PresidioDocumentCleaner

PresidioDocumentCleaner replaces personally identifiable information (PII) in the text content of Documents with entity type placeholders such as <PERSON> or <EMAIL_ADDRESS>. Original Documents are not mutated. Documents without text content pass through unchanged.
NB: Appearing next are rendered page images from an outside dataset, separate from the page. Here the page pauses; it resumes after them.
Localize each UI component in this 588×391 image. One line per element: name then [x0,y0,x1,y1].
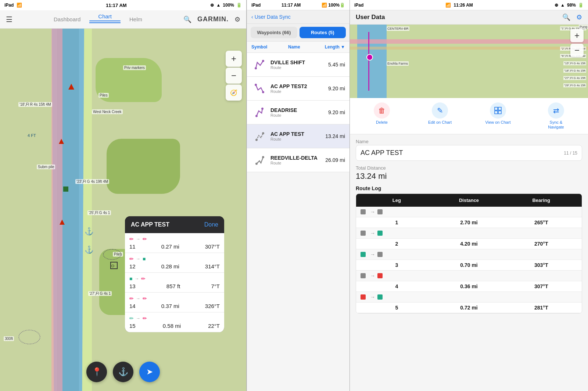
search-icon[interactable]: 🔍 [183,15,191,23]
row-11-bear: 307°T [205,243,220,250]
chart-area[interactable]: Priv markers Piles '18',Fl R 4s 15ft 4M … [0,29,246,391]
log-row-1: 1 2.70 mi 265°T [356,217,582,228]
route-icon-actest [251,128,268,144]
right-zoom-out[interactable]: − [570,44,584,57]
label-300ft: 300ft [4,336,14,341]
pencil-r-5: ✏ [143,315,147,321]
row-13-num: 13 [129,283,136,289]
route-icon-actest2 [251,80,268,97]
left-status-left: iPad 📶 [4,3,22,8]
route-dist-reedville: 26.09 mi [319,157,345,163]
log-row-2: 2 4.20 mi 270°T [356,239,582,249]
log-bear-1: 265°T [505,220,577,225]
road-pink [51,29,62,391]
arrow-1: → [136,236,140,242]
map-controls: + − 🧭 [226,51,242,101]
label-27: '27',Fl G 4s 1 [88,291,112,296]
location-button[interactable]: 📍 [86,362,107,382]
pencil-r-2: ✏ [141,276,146,282]
route-dist-dville: 5.45 mi [319,62,345,68]
tab-waypoints[interactable]: Waypoints (66) [251,27,297,38]
row-15-num: 15 [129,323,136,329]
route-icon-reedville [251,152,268,168]
back-label[interactable]: User Data Sync [255,14,291,20]
arrow-3: → [135,276,139,281]
edit-on-chart-button[interactable]: ✎ Edit on Chart [425,102,455,130]
right-search-icon[interactable]: 🔍 [562,13,570,21]
map-label-18: "18",Fl G 4s 15ft [563,69,586,73]
compass-button[interactable]: 🧭 [226,84,242,101]
log-dot-2-to [377,231,383,236]
zoom-out-button[interactable]: − [226,68,242,84]
anchor-button[interactable]: ⚓ [113,362,133,382]
tab-routes[interactable]: Routes (5) [300,27,346,38]
right-signal-icon: ▲ [560,3,565,8]
right-status-right: ⊕ ▲ 98% 🔋 [555,3,584,8]
route-popup-body: ✏ → ✏ 11 0.27 mi 307°T ✏ → ■ [125,233,224,332]
edit-chart-label: Edit on Chart [428,120,452,125]
right-map-overlay: + − [570,29,584,57]
anchor-symbol-2: ⚓ [85,245,94,254]
right-settings-icon[interactable]: ⚙ [576,13,582,21]
sync-navigate-button[interactable]: ⇄ Sync & Navigate [541,102,571,130]
delete-button[interactable]: 🗑 Delete [367,102,397,130]
log-leg-1: 1 [361,220,433,225]
route-row-14: ✏ → ✏ 14 0.37 mi 326°T [125,293,224,312]
route-item-dville[interactable]: DVILLE SHIFT Route 5.45 mi [247,53,349,77]
navigate-button[interactable]: ➤ [139,362,160,382]
route-item-actest[interactable]: AC APP TEST Route 13.24 mi [247,124,349,148]
route-popup-header: AC APP TEST Done [125,216,224,233]
name-input-box[interactable]: AC APP TEST 11 / 15 [356,145,582,161]
log-arrow-4: → [370,273,375,279]
log-bear-5: 281°T [505,305,577,311]
view-on-chart-button[interactable]: View on Chart [483,102,513,130]
route-list-header: Symbol Name Length ▼ [247,41,349,53]
row-11-num: 11 [129,243,136,250]
route-waypoint [366,54,373,61]
tab-dashboard[interactable]: Dashboard [45,13,89,25]
route-type-reedville: Route [270,161,319,165]
log-bear-3: 303°T [505,262,577,268]
route-name-actest2: AC APP TEST2 [270,83,319,89]
route-row-13: ■ → ✏ 13 857 ft 7°T [125,273,224,293]
right-location-icon: ⊕ [555,3,558,8]
tab-helm[interactable]: Helm [121,13,151,25]
back-button[interactable]: ‹ User Data Sync [251,14,291,20]
route-item-deadrise[interactable]: DEADRISE Route 9.20 mi [247,101,349,124]
route-item-actest2[interactable]: AC APP TEST2 Route 9.20 mi [247,77,349,101]
log-arrow-5: → [370,294,375,300]
tab-chart[interactable]: Chart [89,10,121,23]
right-zoom-in[interactable]: + [570,29,584,42]
zoom-in-button[interactable]: + [226,51,242,67]
row-15-dist: 0.58 mi [163,323,181,329]
map-label-centerv: CENTERV-BR [387,26,409,31]
marker-green-square[interactable] [63,187,68,192]
right-panel: iPad 📶 11:26 AM ⊕ ▲ 98% 🔋 User Data 🔍 ⚙ [350,0,588,391]
route-line [368,32,369,91]
svg-point-2 [255,84,257,86]
log-dot-1-from [361,209,366,214]
log-sep-1: → [356,207,582,217]
log-dot-4-to [377,273,383,278]
log-row-4: 4 0.36 mi 307°T [356,281,582,292]
row-13-bear: 7°T [211,283,220,289]
route-name-actest: AC APP TEST [270,131,319,137]
right-map-thumbnail[interactable]: CENTERV-BR "1",Fl G 4s 19ft 4M "2",Fl R … [350,25,588,98]
label-18: '18',Fl R 4s 15ft 4M [18,102,52,107]
anchor-symbol-1: ⚓ [85,227,94,236]
route-item-reedville[interactable]: REEDVILLE-DELTA Route 26.09 mi [247,148,349,172]
row-12-data: 12 0.28 mi 314°T [125,263,224,272]
back-chevron-icon: ‹ [251,14,253,20]
log-dot-1-to [377,209,383,214]
right-detail-scrollable[interactable]: Name AC APP TEST 11 / 15 Total Distance … [350,134,588,391]
log-bear-2: 270°T [505,241,577,247]
log-dist-1: 2.70 mi [433,220,505,225]
label-west-neck: West Neck Creek [92,109,123,114]
svg-point-6 [255,139,258,141]
route-popup-done[interactable]: Done [204,221,218,228]
map-label-farm: Enohla Farms [387,61,409,66]
settings-icon[interactable]: ⚙ [234,15,240,23]
row-11-icons: ✏ → ✏ [125,233,224,243]
hamburger-menu[interactable]: ☰ [6,15,12,24]
label-priv-markers: Priv markers [123,65,146,70]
Most common position in a pipeline In an indexing pipeline, before writing Documents to a Document Store
Mandatory run variables documents: A list of Document objects
Output variables documents: A list of Document objects with PII replaced
API reference Presidio
GitHub link https://github.com/deepset-ai/haystack-core-integrations/tree/main/integrations/presidio

Installation

pip install presidio-haystack
# Download the English NLP model required by Presidio's analyzer engine
python -m spacy download en_core_web_lg

Usage

On its own

from haystack import Document
from haystack_integrations.components.preprocessors.presidio import PresidioDocumentCleaner

cleaner = PresidioDocumentCleaner()
result = cleaner.run(documents=[
    Document(content="Contact Alice Smith at alice@example.com or 212-555-1234.")
])
print(result["documents"][0].content)
# Contact <PERSON> at <EMAIL_ADDRESS> or <PHONE_NUMBER>.

In a pipeline

from haystack import Document, Pipeline
from haystack.components.writers import DocumentWriter
from haystack.document_stores.in_memory import InMemoryDocumentStore
from haystack_integrations.components.preprocessors.presidio import PresidioDocumentCleaner

document_store = InMemoryDocumentStore()

indexing_pipeline = Pipeline()
indexing_pipeline.add_component("cleaner", PresidioDocumentCleaner())
indexing_pipeline.add_component("writer", DocumentWriter(document_store=document_store))
indexing_pipeline.connect("cleaner", "writer")

indexing_pipeline.run({
    "cleaner": {
        "documents": [
            Document(content="Alice Smith's email is alice@example.com"),
            Document(content="Call Bob at 212-555-9876"),
        ]
    }
})

Configuration

Parameter Default Description
language "en" Language code for PII detection. See supported languages.
entities None List of PII entity types to detect (e.g. ["PERSON", "EMAIL_ADDRESS"]). If None, all supported types are detected.
score_threshold 0.35 Minimum confidence score (0–1) for a detected entity to be included.
from haystack_integrations.components.preprocessors.presidio import PresidioDocumentCleaner

cleaner = PresidioDocumentCleaner(
    language="de",
    entities=["PERSON", "EMAIL_ADDRESS"],
    score_threshold=0.7,
)

See Presidio supported entities for the full list of detectable PII types.